Personal details
- Born: Elizabeth Evelinge 1596/1597 England
- Died: 1668 Aire-sur-la-Lys, France
- Denomination: Catholic Church
- Occupation: nun, abbess, translator

= Elizabeth Evelinge =

17th-century English Catholic abbess and translator

Sister Catharine Magdalen , born Elizabeth Evelinge, (1596/1597 – 1668) was a Catholic abbess and English translator whose work has been confused with that of Catherine Bentley.

== Life ==
Evelinge was born in 1596 or 1597 and she is thought to have had two sisters, Rose and Mary Evelinge. She and Rose were already at the Convent of Poor Clares, Gravelines where Elizabeth Tyldesley was the abbess in 1620. They took vows on 22 July 1620 and Mary Evelinge joined them in 1621. The convent thrived and it created three new dependant communities including one in 1629 in Aire-sur-la-Lys.

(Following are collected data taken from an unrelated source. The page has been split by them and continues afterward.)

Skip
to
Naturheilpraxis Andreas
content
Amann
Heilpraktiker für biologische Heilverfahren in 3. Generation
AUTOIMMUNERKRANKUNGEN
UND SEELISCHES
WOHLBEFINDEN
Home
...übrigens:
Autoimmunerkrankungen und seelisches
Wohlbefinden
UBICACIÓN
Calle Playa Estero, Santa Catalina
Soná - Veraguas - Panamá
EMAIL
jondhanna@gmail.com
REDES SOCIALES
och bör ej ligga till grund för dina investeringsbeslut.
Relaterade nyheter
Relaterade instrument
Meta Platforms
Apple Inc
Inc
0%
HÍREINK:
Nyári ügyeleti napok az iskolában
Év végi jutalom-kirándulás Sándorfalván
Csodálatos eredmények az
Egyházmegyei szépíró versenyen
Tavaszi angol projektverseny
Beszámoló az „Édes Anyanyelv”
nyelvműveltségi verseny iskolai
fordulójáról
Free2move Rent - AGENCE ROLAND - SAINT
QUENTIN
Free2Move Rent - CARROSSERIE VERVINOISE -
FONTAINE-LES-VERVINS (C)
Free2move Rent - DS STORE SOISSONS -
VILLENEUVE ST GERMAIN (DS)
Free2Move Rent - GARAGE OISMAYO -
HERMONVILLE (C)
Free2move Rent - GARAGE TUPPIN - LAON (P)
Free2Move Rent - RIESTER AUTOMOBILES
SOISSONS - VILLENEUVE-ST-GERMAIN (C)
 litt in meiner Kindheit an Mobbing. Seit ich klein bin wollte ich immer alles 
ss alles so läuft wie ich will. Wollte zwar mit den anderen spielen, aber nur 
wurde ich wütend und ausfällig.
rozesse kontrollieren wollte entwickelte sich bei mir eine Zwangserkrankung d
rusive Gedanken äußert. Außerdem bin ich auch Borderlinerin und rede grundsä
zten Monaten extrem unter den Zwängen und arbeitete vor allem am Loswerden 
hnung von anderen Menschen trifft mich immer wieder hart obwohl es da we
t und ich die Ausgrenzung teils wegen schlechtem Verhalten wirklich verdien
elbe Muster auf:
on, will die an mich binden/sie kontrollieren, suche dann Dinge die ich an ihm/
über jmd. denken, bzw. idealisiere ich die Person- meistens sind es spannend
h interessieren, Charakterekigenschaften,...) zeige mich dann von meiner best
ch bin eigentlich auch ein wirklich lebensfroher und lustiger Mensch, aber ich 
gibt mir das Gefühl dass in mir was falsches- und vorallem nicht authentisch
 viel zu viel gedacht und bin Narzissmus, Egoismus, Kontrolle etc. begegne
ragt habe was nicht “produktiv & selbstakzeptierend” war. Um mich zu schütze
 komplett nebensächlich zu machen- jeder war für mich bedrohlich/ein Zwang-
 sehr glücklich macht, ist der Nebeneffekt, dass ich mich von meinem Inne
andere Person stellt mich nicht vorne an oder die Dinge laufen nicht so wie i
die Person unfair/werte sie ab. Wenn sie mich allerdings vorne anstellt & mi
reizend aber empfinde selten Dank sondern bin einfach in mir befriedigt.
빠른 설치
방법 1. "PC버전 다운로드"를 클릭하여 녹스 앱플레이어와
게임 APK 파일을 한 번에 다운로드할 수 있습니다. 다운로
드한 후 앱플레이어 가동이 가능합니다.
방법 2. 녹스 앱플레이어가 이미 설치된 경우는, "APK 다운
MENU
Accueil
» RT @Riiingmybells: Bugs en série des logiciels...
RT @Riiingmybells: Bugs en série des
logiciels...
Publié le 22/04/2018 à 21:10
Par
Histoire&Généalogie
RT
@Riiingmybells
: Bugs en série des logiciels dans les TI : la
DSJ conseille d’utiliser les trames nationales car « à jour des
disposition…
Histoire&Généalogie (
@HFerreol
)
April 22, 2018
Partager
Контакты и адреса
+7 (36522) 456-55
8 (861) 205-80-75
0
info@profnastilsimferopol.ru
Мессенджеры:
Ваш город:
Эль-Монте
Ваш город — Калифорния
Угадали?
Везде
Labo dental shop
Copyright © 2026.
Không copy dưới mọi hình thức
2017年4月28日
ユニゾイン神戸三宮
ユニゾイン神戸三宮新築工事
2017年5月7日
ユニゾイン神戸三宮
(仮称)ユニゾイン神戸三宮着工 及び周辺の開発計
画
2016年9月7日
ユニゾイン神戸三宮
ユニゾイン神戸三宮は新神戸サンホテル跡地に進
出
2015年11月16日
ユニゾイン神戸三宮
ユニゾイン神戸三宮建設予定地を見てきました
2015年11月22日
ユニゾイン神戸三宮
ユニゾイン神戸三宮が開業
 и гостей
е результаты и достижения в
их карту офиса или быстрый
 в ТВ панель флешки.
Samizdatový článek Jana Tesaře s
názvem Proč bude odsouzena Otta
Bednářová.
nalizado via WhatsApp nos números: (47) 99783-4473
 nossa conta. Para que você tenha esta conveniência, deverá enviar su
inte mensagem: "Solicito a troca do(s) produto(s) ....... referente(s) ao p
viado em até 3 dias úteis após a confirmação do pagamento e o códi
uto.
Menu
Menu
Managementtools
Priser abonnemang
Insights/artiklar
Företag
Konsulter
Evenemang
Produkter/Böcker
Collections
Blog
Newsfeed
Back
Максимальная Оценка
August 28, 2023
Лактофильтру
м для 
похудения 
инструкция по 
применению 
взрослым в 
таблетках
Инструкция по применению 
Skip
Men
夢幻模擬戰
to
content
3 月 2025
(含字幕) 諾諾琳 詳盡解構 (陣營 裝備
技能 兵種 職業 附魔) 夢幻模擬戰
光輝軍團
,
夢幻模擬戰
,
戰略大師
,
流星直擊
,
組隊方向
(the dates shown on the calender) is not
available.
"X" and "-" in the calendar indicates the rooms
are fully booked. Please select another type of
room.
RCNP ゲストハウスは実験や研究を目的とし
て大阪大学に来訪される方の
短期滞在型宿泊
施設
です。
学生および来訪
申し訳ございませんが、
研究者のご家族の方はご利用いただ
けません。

Evelinge moved to Aire-sur-la-Lys and after serving as Portress and Mistress of Novices. In about 1633 she became the abbess there. She was abbess for 25 years and she died there in 1668. After she died her obituary noted that she had translated "The History of the Angelicall Virgin Glorious St. Clare" by Luke Wadding which was published in 1635 in Dobai. Wadding was an influential Irish historian and theologian. However the book in question states that it was translated by another nun Catharine Bentley aka Sister Magdalen Augustine. Catherine Bentley had become a nun in 1611 and she died in 1659 as the abbess of the convent in Aire.

They may have both worked on it or the historical records disagree.